We calculate the mean of the power spectrum of each awake and sleep variable, so we can plot the result and compare the two situations.

awake_m = mean(pws_mat(awake,:));
sleep_m = mean(pws_mat(sleep,:));

We plot the mean power spectrum of the matrix signal when the subject is sleeping or it’s awake.

figure
plot(f1,awake_m); hold on
plot(f1,sleep_m);
title('Power spectrum of the EEG matrix signal: Sleep vs Awake');
xlabel('Frequency (Hz)'); ylabel('Mean Power (dB)'); legend('Awake','Sleep');
im6
Figure 6. Power spectrum of the EEG signal: sleep (red) and awake (blue).

(Extra) We plot in a 2D graph each data point in the PC1 and PC2 in a way that each sleep stage cloud has a color.

We find the dots for each PC of each state by using awake and sleep variable.

PC1_awake = PC1(awake); PC1_sleep = PC1(sleep);
PC2_awake = PC2(awake); PC2_sleep = PC2(sleep);

We plot the result:

figure
plot(PC1_awake,PC2_awake, '.'); hold on
plot(PC1_sleep,PC2_sleep, '.');
title('Princpal Components');
xlabel('Principal Component 1'); ylabel('Principal Component 2');

 

im7
Figure 7. Principal components (1st and 2nd) showing two different clouds for sleep and awake brain states.

Exercise 3

**(A) Knowing that the sleep phase contains separate brain states (REM, shallow NON-REM, deep NON-REM), you can try to see if PCA can distinguish those states by looking at the 2nd principal component.
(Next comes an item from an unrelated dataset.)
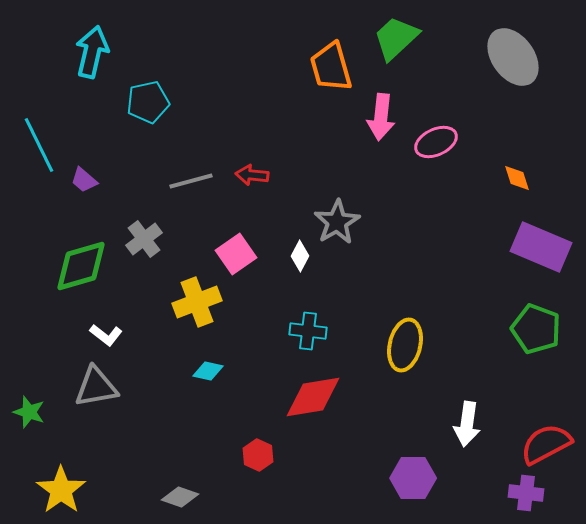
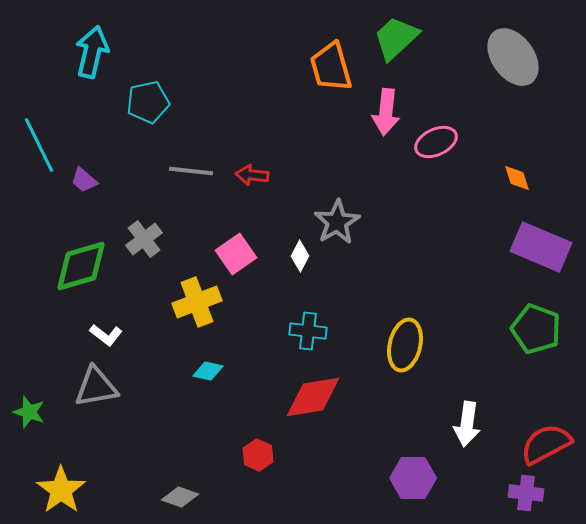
pink arrow: moved 5 px right, 5 px up
gray line: moved 10 px up; rotated 21 degrees clockwise
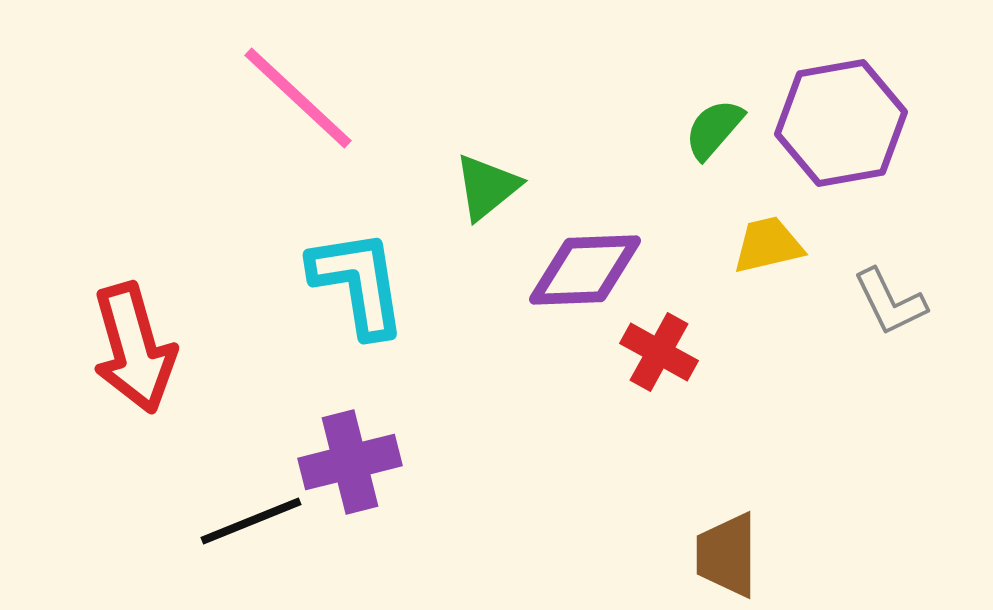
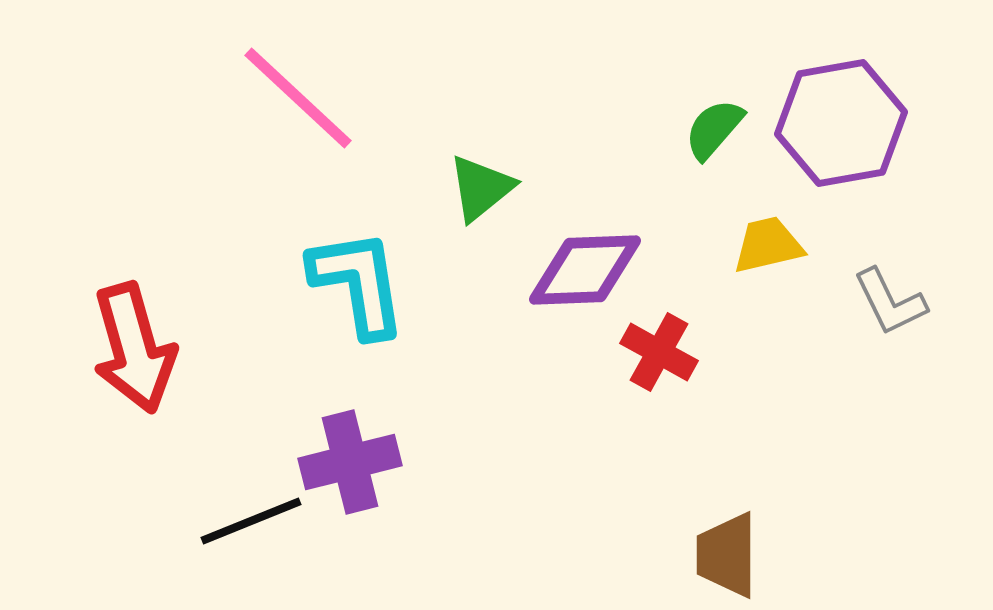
green triangle: moved 6 px left, 1 px down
First zoom in your sleep cloud in the score plot and see if you can identify separate sub-clouds. Plot a histogram of the 2nd component score for the sleep points and see if you can identify separate subgroups. Do you see different modes on the distribution you got with the histogram?**

We look at the 2nd principal component to see if PCA can distinguish the brain states from the sleep phase. We first zoom in the score plot to see if we can visually distinguish the different sleep phases in the sleep cloud.

We plot the result, but we do not see separate sub-clouds.

figure
plot(PC1_sleep,PC2_sleep, '.');
title('2nd Princpal Component')
xlabel('Principal Component 1'); ylabel('Principal Component 2');

Figure

We plot a histogram of the 2nd component score for the sleep points and see if you can identify separate subgroups.

hist(PC1p,100);
title('Histogram of Principal Component 1 (PC1) in all states');

 

im15.png
Figure 8. Histogram of the 1st principal component (PC1)

Just by looking at the histogram, we cannot differentiate between clouds.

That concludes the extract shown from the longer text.